The lede demonstrates this “news” reader and opinionator Katie Couric’s personal arrogance in presenting what she’s pleased to call “journalism.”:

Katie Couric spoke out against “bothsidesism” in news coverage and insisted people don’t want “just the facts” in the current media environment.

Yes, we do. We want, even though “news”…presenters…don’t want us to hear, all the facts, even though Couric’s presenters prefer to provide only those that suit the presenters’ predetermined narrative. We object strongly to censored presentations, a censorship and bias that’s revealed by what facts are withheld as much as by what facts are selected for reporting.

We don’t mind biased, opinionated commentary, but we expect it to be in carefully labeled opinion pieces, not opinions masqueraded as fact in what is alleged to be news reporting. And, we expect even opinionated commentary to be informed by logic and facts, not hype or hyperbole. Couric again:

So what I try to do, and what we try to do, is help people stay abreast of everything that’s happening, which is increasingly difficult given the velocity of things that are thrown at us primarily by this administration. But try to understand and give them some perspective and context and help explain in some cases why people need to be aware and concerned about some of the things that are happening in this country.

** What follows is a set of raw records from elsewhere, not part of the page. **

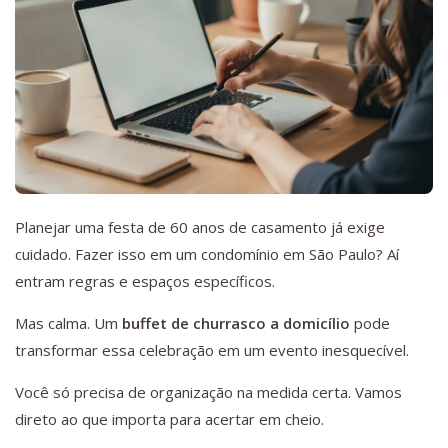
Planejar uma festa de 60 anos de casamento já exige
cuidado. Fazer isso em um condomínio em São Paulo? Aí
entram regras e espaços específicos.
Mas calma. Um
buffet de churrasco a domicílio
pode
transformar essa celebração em um evento inesquecível.
Você só precisa de organização na medida certa. Vamos
direto ao que importa para acertar em cheio.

Pick one. You can’t help us “stay abreast of everything that’s happening” when you insist on no ” bothsidesism,” when you insist on only presenting one side. [T]ry to understand and give [us] some perspective and context and help explain?

This is Couric insulting our intelligence. If she had the integrity to present all of the facts, we’d be able to understand for ourselves, to see for ourselves the perspective. We’re not stupid, as she so plainly says we are. Especially when she says she tries to give us some context when, with her own words, she withholds context by presenting only those facts she’s carefully selected for presentation. That contradiction is especially insulting to our intelligence.

And there’s Couric’s precious self-importance, her velocity of things that are thrown at us as though she and her cronies are the audience of any administration’s, much less the current one’s, actions. Couldn’t be that us citizens are the audience.

This is why the so-called news media—both reporting and opinionating—are so distrusted by so many of us.